Solution Explanation for Removing Linked List Elements

This problem involves traversing a singly linked list and removing all nodes with a specific value. The optimal approach uses a dummy node to simplify handling the head of the list.

Approach:

  1. Dummy Node: A dummy node is created and inserted before the head of the original linked list. This simplifies the logic, especially for removing the head node itself. The dummy node's next pointer points to the actual head.

  2. Iteration: The code iterates through the linked list using two pointers:

    • pre: Points to the node before the node being considered.
    • cur: Points to the node currently being evaluated. (In this case, cur is implicitly pre.next)

  3. Conditional Removal: In each iteration:

    • If cur.val (or pre.next.val) is equal to the target val, the node is removed by updating pre.next to skip over the node to be removed (pre.next = pre.next.next).
    • Otherwise, the pointers move to the next node (pre = pre.next).

  4. Return Value: After the iteration, the next pointer of the dummy node points to the new head of the modified linked list, which is then returned.

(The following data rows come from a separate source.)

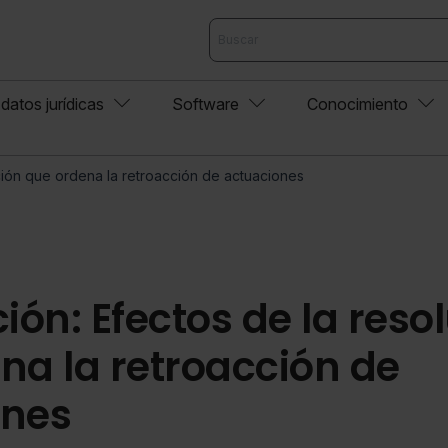
datos jurídicas
Software
Conocimiento
ución que ordena la retroacción de actuaciones
ión: Efectos de la reso
na la retroacción de
ones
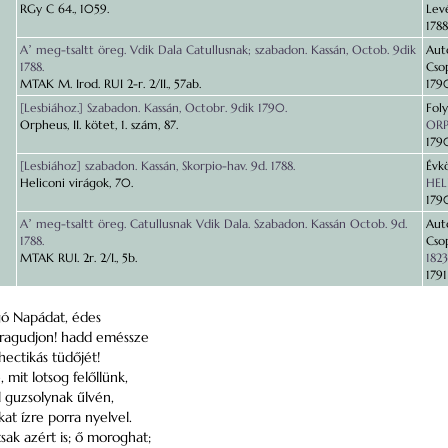
RGy C 64., 1059.
Levé
1788
Aʼ meg-tsaltt öreg. Vdik Dala Catullusnak; szabadon. Kassán, Octob. 9dik
Auto
1788.
Cso
MTAK M. Irod. RUI 2-r. 2/II., 57ab.
179
[Lesbiához.] Szabadon. Kassán, Octobr. 9dik 1790.
Foly
Orpheus, II. kötet, 1. szám, 87.
ORP
179
[Lesbiához] szabadon. Kassán, Skorpio-hav. 9d. 1788.
Évk
Heliconi virágok, 70.
HEL
179
Aʼ meg-tsaltt öreg. Catullusnak Vdik Dala. Szabadon. Kassán Octob. 9d.
Auto
1788.
Cso
MTAK RUI. 2r. 2/I., 5b.
1823
1791
gó Napádat, édes
aragudjon! hadd eméssze
ectikás tüdőjét!
 mit lotsog felőllünk,
 guzsolynak űlvén,
at ízre porra nyelvel.
sak azért is; ő moroghat;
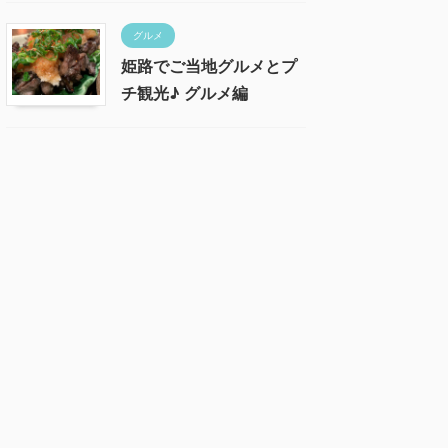
グルメ
姫路でご当地グルメとプ
チ観光♪ グルメ編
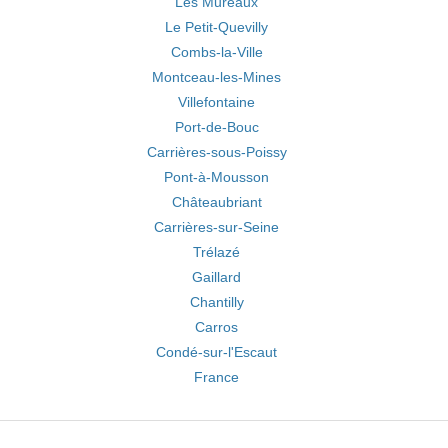
Les Mureaux
Le Petit-Quevilly
Combs-la-Ville
Montceau-les-Mines
Villefontaine
Port-de-Bouc
Carrières-sous-Poissy
Pont-à-Mousson
Châteaubriant
Carrières-sur-Seine
Trélazé
Gaillard
Chantilly
Carros
Condé-sur-l'Escaut
France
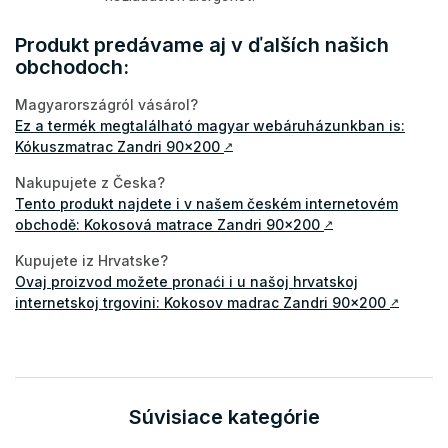
Produkt predávame aj v ďalších našich
obchodoch:
Magyarországról vásárol?
Ez a termék megtalálható magyar webáruházunkban is:
Kókuszmatrac Zandri 90x200
↗
Nakupujete z Česka?
Tento produkt najdete i v našem českém internetovém
obchodě: Kokosová matrace Zandri 90x200
↗
Kupujete iz Hrvatske?
Ovaj proizvod možete pronaći i u našoj hrvatskoj
internetskoj trgovini: Kokosov madrac Zandri 90x200
↗
Súvisiace kategórie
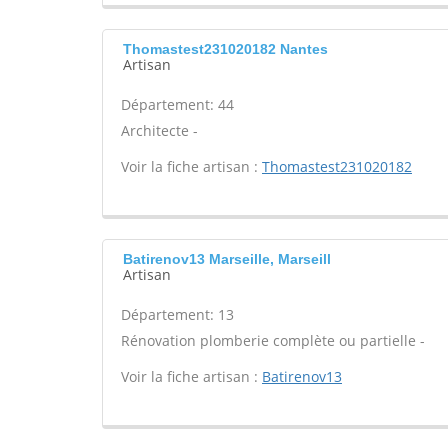
Thomastest231020182 Nantes
Artisan
Département: 44
Architecte -
Voir la fiche artisan :
Thomastest231020182
Batirenov13 Marseille, Marseill
Artisan
Département: 13
Rénovation plomberie complète ou partielle -
Voir la fiche artisan :
Batirenov13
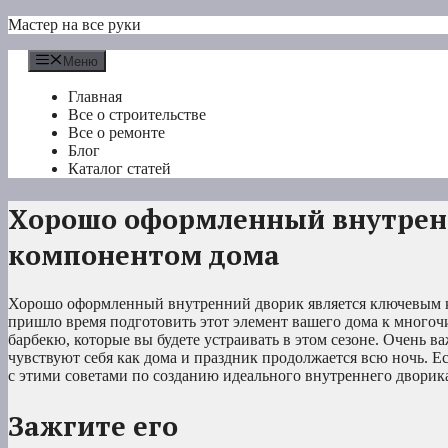
Перейти
Мастер на все руки
к
содержимому
Меню
Главная
Все о строительстве
Все о ремонте
Блог
Каталог статей
Хорошо оформленный внутрен
компонентом дома
Хорошо оформленный внутренний дворик является ключевым к
пришло время подготовить этот элемент вашего дома к много
барбекю, которые вы будете устраивать в этом сезоне. Очень ва
чувствуют себя как дома и праздник продолжается всю ночь. Ес
с этими советами по созданию идеального внутреннего дворик
Зажгите его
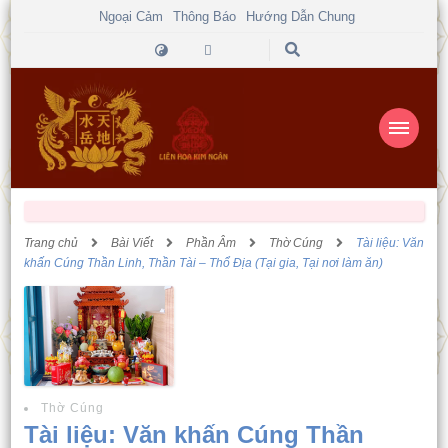
Ngoại Cảm
Thông Báo
Hướng Dẫn Chung
Trang chủ
Bài Viết
Phần Âm
Thờ Cúng
Tài liệu: Văn
khấn Cúng Thần Linh, Thần Tài – Thổ Địa (Tại gia, Tại nơi làm ăn)
Thờ Cúng
Tài liệu: Văn khấn Cúng Thần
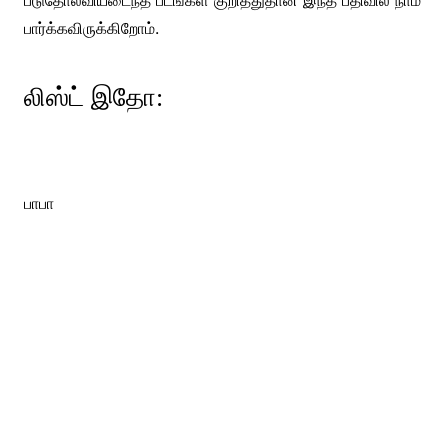
படுதோல்வியடைந்த படங்கள் குறித்துதான் இந்த பதிவில் நாம்
பார்க்கவிருக்கிறோம்.
லிஸ்ட் இதோ:
பாபா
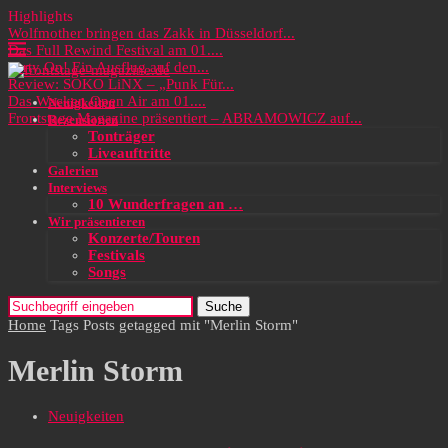
Highlights
Wolfmother bringen das Zakk in Düsseldorf...
Das Full Rewind Festival am 01....
Party On! Ein Ausflug auf den...
Review: SOKO LiNX – „Punk Für...
Das Wacken Open Air am 01....
Neuigkeiten
Frontstage Magazine präsentiert – ABRAMOWICZ auf...
Rezensionen
Tonträger
Liveauftritte
Galerien
Interviews
10 Wunderfragen an …
Wir präsentieren
Konzerte/Touren
Festivals
Songs
Suche
Home
Tags
Posts getagged mit "Merlin Storm"
Merlin Storm
Neuigkeiten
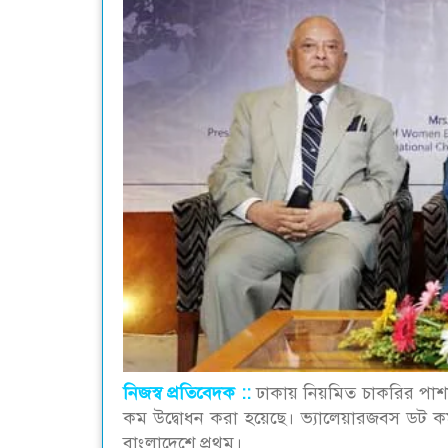
নিজস্ব প্রতিবেদক ::
ঢাকায় নিয়মিত চাকরির পাশাপাশ
কম উদ্বোধন করা হয়েছে। ভ্যালেয়ারজবস ডট কম এ
বাংলাদেশে প্রথম।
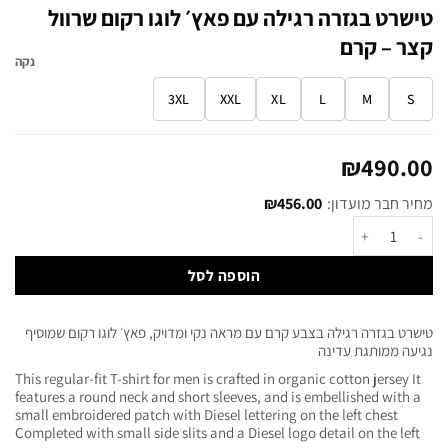
טישרט בגזרה רגילה עם פאץ׳ לוגו רקום שרוול
קצר – קרם
נקה
3XL
XXL
XL
L
M
S
₪
490.00
מחיר חבר מועדון:
456.00
₪
הוספה לסל
טישרט בגזרה רגילה בצבע קרם עם מראה נקי ומדויק, פאץ׳ לוגו רקום שמוסיף
נגיעה ממותגת עדינה
This regular-fit T-shirt for men is crafted in organic cotton jersey It
features a round neck and short sleeves, and is embellished with a
small embroidered patch with Diesel lettering on the left chest
Completed with small side slits and a Diesel logo detail on the left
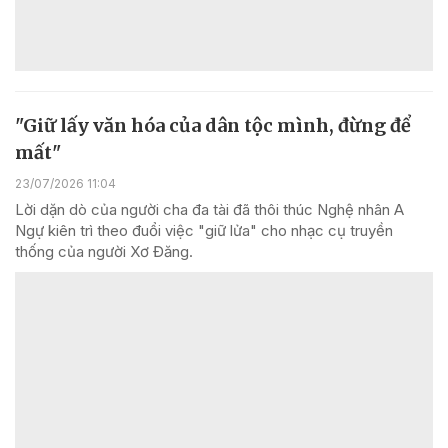
"Giữ lấy văn hóa của dân tộc mình, đừng để
mất"
23/07/2026 11:04
Lời dặn dò của người cha đa tài đã thôi thúc Nghệ nhân A
Ngự kiên trì theo đuổi việc "giữ lửa" cho nhạc cụ truyền
thống của người Xơ Đăng.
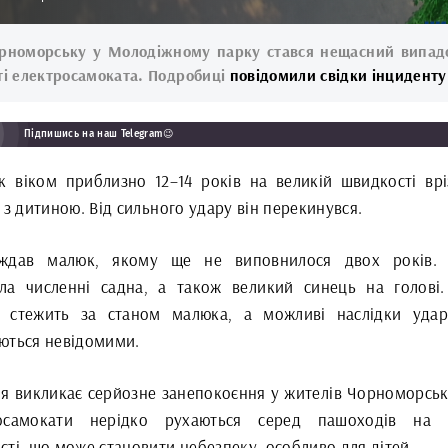
рноморську у Молодіжному парку стався нещасний випад
ті електросамоката. Подробиці
повідомили свідки інциденту
Підпишись на наш Telegram😉
ок віком приблизно 12–14 років на великій швидкості врі
 з дитиною. Від сильного удару він перекинувся.
ждав малюк, якому ще не виповнилося двох років. 
ла численні садна, а також великий синець на голові.
 стежить за станом малюка, а можливі наслідки уда
ються невідомими.
ія викликає серйозне занепокоєння у жителів Чорноморськ
осамокати нерідко рухаються серед пашоходів на в
ті, що може становити небезпеку, особливо для дітей.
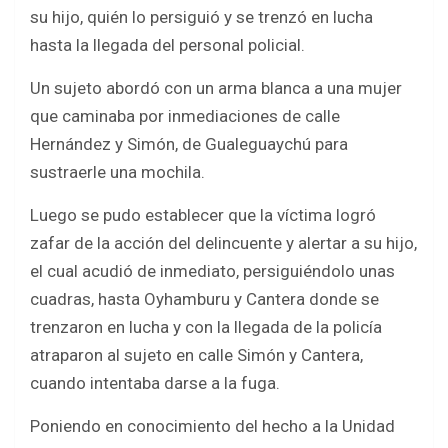
b
er
s
e
su hijo, quién lo persiguió y se trenzó en lucha
o
A
hasta la llegada del personal policial.
o
p
Un sujeto abordó con un arma blanca a una mujer
k
p
que caminaba por inmediaciones de calle
Hernández y Simón, de Gualeguaychú para
sustraerle una mochila.
Luego se pudo establecer que la víctima logró
zafar de la acción del delincuente y alertar a su hijo,
el cual acudió de inmediato, persiguiéndolo unas
cuadras, hasta Oyhamburu y Cantera donde se
trenzaron en lucha y con la llegada de la policía
atraparon al sujeto en calle Simón y Cantera,
cuando intentaba darse a la fuga.
Poniendo en conocimiento del hecho a la Unidad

Time Complexity: O(N), where N is the number of nodes in the linked list. This is because the code iterates through the list once.

Space Complexity: O(1). The algorithm uses a constant amount of extra space, regardless of the list's size. The dummy node and the two pointers do not scale with the input size.

Code Explanation (Python as an example):

# Definition for singly-linked list.
# class ListNode:
#     def __init__(self, val=0, next=None):
#         self.val = val
#         self.next = next
class Solution:
    def removeElements(self, head: ListNode, val: int) -> ListNode:
        dummy = ListNode(-1, head)  # Create dummy node
        pre = dummy  # Initialize 'pre' pointer to dummy
        while pre.next:  # Iterate until the end
            if pre.next.val != val:  # If value is not target
                pre = pre.next  # Move to next node
            else:
                pre.next = pre.next.next  # Remove the node
        return dummy.next  # Return the new head (after the dummy)

The code in other languages follows the same logic; only the syntax changes. All the provided code snippets implement this efficient approach with a dummy node, resulting in O(N) time and O(1) space complexity.